Rerunning the math for 1Q25: i) the reported RoTE falls from 12.4% to 11.1% if we strip out the AT1 coupons from PAT; and ii) normalising the CET1 ratio once again (same basis as above) brings RoTE back up to 12.6% (note: not quite low-teens). However, it is interesting to note that SAN UK introduced a “Phasing Adjustment” in 1Q which bumped up its annualised 1Q25 PAT assessment by almost 22%. This reflects charges relating to the changes in its branch network and the BoE levy. To be clear, while SAN UK did not incorporate a similar such “Phasing Adjustment” in 1Q24, a significant “Phasing Adjustment” did appear in the 9M24 accounts (and a very small “Phasing Adjustment” was included in the 9M23 accounts) though there was no disclosure of what this related to. Now, there is nothing wrong with this to be clear - the company is at liberty to disclose RoTE on whatever basis it sees fit and stripping out one-offs (or adjusting for lumpy costs, etc., in an annualised RoTE assessment makes sense) - but it’s just important to bear it in mind in any assessment of what price Santander UK might fetch on a disposal (which is not my purview to be clear). Stripping out the “Phasing Adjustment” in its entirety in 1Q25 would mean an annualised RoTE of just 10.4% for 1Q (and that’s assuming a ‘normalised’ CET1 position). To be fair, SAN UK has its sights on cost efficiencies in FY25 and the annual levy hit in 1Q but, in order to compare RoTE delivery in 1Q25 versus peer banks then the 10.4% is the relevant number in my view. Still though, for what it’s worth, management seems determined to get some credit for future upside (cost reduction, income augmentation to an extent) and I reiterate my comment that anything below 1.15x tangible book will be unlikely to ‘cut the mustard’ (though complex transactions involving overseas asset swaps with select prospective UK bank acquirers could mean a lower implied price becomes acceptable) though that comment constitutes ‘high-level speculation’ on my part rather than a granular assessment of medium-terms return capability and how much of the future upside (if any) a potential acquirer is prepared to pay for today.

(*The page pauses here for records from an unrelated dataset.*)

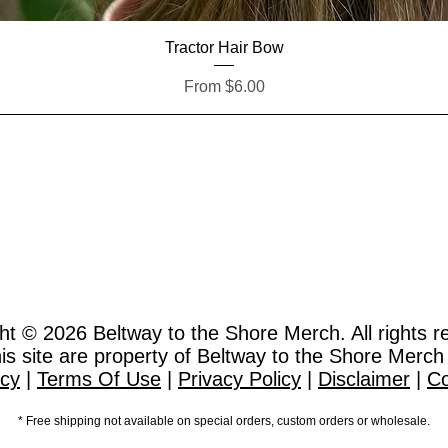
Quick View
Tractor Hair Bow
Sale Price
From
$6.00
ht © 2026
Beltway to the Shore Merch. All rights r
this site are property of Beltway to the Shore Merch
icy
|
Terms Of Use
|
Privacy Policy
|
Disclaimer
|
Co
* Free shipping not available on special orders, custom orders or wholesale.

As a final note, the decision to incorporate a significant “Phasing Adjustment” in 3Q24 - and again in 1Q25 - will suggest to the cynic that the line that Santander UK is not for sale should be taken with a strong pinch of salt. Obviously these types of adjustments are closely scrutinised by investment bankers but some are likely to be speculating that it’s a very intentional move to flatter the RoTE from a public discourse perspective. That being said, 1Q saw one-off costs and it seems a justifiable adjustment on that basis.
Irish deposit market competition - demand accounts hold the key
Bloomberg reported here on Tuesday that Goldman Sachs’ retail bank Marcus has engaged in discussions with the Central Bank of Ireland (CBI) in recent months in relation to a prospective launch in the Irish market. It was also reported that Ireland is just one of a number of locations under consideration - with Germany a potential alternative or additional location. No decision has been taken yet and a representative for Goldman Sachs noted to the news agency that “We remain focused on that business in the US and UK and are exploring our options for future growth areas”.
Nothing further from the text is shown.